[Records drawn from a dataset]
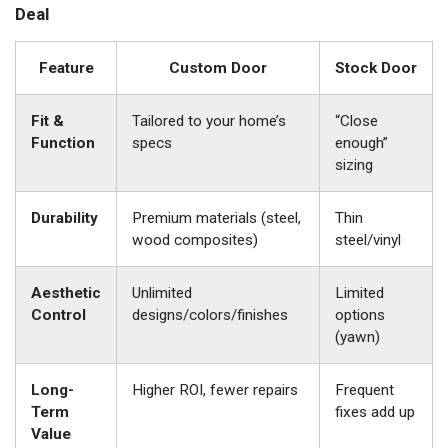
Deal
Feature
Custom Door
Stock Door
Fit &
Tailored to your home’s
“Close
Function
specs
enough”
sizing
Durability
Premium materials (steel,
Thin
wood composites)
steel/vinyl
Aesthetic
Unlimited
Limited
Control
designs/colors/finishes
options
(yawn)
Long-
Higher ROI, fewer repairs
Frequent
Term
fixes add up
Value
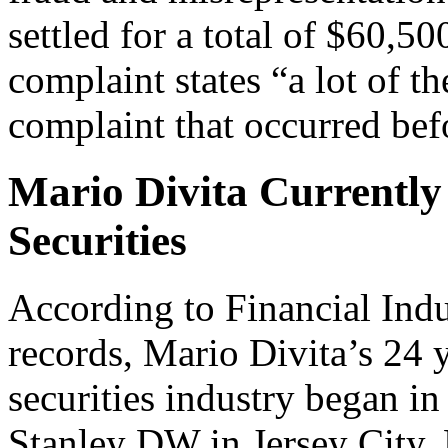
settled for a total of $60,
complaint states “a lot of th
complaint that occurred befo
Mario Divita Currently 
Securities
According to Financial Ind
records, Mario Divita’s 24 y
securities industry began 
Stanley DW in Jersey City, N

...

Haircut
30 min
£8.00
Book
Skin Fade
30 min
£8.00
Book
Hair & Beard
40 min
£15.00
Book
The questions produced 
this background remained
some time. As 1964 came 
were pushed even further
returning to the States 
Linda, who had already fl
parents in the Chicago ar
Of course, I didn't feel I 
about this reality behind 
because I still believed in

# PROBLEM DESCRIPTION:
Above are the records; copy from them only the lines starting at the one containing "fixes add up" and ending at the one containing "Stanley DW in Jersey City, N", exactly and without pictures.

# SOLUTION TO THE PROBLEM:
fixes add up
Value
settled for a total of $60,
complaint states “a lot of th
complaint that occurred befo
Mario Divita Currently 
Securities
According to Financial Ind
records, Mario Divita’s 24 y
securities industry began 
Stanley DW in Jersey City, N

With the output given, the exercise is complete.